Data listing:
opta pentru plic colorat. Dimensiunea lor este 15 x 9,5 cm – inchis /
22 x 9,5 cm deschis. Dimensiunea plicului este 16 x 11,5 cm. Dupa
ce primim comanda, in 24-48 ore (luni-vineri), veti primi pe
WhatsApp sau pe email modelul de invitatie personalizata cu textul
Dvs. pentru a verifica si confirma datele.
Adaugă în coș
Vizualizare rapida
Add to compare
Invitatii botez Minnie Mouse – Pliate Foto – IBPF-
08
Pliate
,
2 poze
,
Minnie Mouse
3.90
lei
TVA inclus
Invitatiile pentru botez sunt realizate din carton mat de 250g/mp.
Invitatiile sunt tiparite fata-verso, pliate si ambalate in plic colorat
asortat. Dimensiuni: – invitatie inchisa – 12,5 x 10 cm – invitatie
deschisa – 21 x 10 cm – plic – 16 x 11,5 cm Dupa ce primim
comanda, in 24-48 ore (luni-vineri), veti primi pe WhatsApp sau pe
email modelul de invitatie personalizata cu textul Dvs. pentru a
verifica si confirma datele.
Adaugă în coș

---

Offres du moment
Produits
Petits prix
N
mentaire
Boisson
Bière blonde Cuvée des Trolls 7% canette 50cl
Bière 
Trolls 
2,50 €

Exercise brief: Tally the lines of the data that contain the string "comanda" and report the total alone.

Result: 2